Here at work, we've been having a spirited debate about the RabbitMQ
descriptions on how HA/mirrored durable queues work. I apologize in advance
if this seems like I'm splitting hairs below, but our team have some very
specific questions regarding the exact wording. While nobody doubts the end
result of mirroring, the mechanics of *exactly* how this happen are the
subject of debate here. As the designated point person for RabbitMQ in our
company, I'm responsible for driving these questions to closure.

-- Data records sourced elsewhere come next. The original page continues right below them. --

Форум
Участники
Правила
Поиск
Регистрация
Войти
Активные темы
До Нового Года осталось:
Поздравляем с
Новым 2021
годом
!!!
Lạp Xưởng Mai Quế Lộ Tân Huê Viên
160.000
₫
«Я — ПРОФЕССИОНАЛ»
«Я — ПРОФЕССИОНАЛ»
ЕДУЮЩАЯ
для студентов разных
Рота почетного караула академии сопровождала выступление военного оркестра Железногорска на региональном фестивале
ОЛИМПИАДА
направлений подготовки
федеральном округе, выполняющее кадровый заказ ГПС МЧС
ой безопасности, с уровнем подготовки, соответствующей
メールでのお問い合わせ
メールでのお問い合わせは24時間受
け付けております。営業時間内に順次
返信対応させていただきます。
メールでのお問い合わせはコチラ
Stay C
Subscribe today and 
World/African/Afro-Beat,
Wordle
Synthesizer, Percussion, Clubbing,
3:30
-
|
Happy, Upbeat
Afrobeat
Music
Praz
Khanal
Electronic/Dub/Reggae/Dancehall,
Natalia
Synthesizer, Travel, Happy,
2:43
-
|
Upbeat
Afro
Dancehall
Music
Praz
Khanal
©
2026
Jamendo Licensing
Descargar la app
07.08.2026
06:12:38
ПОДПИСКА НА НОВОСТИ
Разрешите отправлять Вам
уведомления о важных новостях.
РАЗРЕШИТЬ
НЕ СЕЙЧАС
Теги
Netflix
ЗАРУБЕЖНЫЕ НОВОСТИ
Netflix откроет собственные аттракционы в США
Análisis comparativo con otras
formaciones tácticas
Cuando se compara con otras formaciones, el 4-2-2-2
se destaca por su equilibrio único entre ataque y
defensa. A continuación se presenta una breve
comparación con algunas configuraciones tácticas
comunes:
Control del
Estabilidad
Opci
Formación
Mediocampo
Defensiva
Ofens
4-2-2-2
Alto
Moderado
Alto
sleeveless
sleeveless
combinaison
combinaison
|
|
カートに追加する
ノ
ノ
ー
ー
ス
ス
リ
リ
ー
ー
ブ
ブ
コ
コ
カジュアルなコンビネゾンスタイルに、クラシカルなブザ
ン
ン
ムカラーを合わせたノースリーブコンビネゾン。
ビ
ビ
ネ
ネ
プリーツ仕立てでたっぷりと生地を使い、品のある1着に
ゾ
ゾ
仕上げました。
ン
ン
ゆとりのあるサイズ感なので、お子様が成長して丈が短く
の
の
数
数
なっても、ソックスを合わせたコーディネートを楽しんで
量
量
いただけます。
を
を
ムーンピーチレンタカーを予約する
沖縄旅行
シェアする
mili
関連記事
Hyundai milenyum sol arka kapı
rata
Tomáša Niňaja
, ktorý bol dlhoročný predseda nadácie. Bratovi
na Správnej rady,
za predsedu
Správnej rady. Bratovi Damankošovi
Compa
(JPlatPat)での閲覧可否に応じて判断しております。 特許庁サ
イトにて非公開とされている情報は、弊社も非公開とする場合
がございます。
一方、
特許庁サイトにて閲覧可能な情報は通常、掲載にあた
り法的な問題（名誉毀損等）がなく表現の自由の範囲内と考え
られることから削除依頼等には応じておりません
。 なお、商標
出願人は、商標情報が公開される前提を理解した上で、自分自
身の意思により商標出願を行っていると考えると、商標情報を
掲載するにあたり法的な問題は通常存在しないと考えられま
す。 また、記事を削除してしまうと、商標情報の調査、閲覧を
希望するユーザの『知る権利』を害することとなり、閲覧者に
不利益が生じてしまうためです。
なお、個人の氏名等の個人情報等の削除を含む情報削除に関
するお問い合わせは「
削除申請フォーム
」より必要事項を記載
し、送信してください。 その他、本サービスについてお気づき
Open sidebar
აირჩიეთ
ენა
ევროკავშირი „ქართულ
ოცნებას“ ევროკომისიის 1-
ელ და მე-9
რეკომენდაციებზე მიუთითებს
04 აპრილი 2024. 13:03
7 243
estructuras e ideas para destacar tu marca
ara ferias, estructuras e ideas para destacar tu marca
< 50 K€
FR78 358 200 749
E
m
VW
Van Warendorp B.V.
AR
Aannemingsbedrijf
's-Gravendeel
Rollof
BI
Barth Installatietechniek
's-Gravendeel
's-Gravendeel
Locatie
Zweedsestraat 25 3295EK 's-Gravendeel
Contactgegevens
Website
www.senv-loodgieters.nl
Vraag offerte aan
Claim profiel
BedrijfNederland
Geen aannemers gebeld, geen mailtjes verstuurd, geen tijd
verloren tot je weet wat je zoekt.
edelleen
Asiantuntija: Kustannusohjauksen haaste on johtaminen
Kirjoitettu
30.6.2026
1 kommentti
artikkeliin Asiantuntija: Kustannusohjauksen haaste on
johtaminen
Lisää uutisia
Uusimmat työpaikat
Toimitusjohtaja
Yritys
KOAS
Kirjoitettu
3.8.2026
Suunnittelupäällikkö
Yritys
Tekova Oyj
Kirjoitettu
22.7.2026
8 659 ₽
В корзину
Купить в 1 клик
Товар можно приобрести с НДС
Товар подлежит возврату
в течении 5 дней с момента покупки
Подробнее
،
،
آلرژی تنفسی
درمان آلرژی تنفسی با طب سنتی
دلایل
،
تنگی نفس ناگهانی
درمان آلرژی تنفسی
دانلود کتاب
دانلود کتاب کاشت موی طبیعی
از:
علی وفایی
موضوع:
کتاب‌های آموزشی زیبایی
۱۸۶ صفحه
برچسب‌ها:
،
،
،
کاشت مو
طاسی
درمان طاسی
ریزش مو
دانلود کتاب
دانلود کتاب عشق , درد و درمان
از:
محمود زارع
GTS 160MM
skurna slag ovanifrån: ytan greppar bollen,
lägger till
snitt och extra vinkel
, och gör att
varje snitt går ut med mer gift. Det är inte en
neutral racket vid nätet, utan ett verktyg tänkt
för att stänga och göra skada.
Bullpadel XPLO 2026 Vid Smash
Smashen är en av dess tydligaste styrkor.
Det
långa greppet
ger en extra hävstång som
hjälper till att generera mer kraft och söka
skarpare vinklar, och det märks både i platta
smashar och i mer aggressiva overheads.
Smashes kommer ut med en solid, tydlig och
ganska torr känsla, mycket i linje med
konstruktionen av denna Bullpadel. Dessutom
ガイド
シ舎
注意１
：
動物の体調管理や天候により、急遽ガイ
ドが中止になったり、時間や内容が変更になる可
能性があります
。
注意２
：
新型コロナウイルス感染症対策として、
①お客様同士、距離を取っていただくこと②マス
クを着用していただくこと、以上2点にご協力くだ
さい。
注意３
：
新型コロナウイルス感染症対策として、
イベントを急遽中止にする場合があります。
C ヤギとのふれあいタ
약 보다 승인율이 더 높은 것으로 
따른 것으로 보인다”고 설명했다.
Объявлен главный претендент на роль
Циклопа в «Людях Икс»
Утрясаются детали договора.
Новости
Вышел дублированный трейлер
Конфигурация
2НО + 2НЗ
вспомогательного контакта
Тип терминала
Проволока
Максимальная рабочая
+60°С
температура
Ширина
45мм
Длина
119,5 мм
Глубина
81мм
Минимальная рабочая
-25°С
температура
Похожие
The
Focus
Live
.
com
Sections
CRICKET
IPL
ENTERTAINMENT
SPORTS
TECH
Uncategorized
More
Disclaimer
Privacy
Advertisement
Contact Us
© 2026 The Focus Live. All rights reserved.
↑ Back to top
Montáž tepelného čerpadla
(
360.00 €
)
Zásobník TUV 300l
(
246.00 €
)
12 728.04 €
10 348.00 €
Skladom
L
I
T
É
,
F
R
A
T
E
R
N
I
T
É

First, I'll mention that we've read and re-read "Highly Available Queues"
and "High Availability in RabbitMQ: solving part of the puzzle" multiple
times.

http://www.rabbitmq.com/ha.html
http://www.rabbitmq.com/blog/2011/10/25/high-availability-in-rabbitmq-solvin
g-part-of-the-puzzle/

The crux of the questions come down to these quotes:

--
"The slaves apply the operations that occur to the master in exactly the
same order as the master and thus maintain the same state. All actions other
than publishes go only to the master, and the master then broadcasts the
effect of the actions to the slaves. Thus clients consuming from a mirrored
queue are in fact consuming from the master."

and

"messages published to a mirrored-queue are always published directly to the
master and all slaves."
--

One interpretation of the 2nd quote above ("published directly to...") is
that clients are responsible for writing their messages to the master *as
well as* to all slaves. Perhaps there's some mechanism where at connect
time, the master sends a list of servers to the connecting client, and the
client writes to all instances in the list.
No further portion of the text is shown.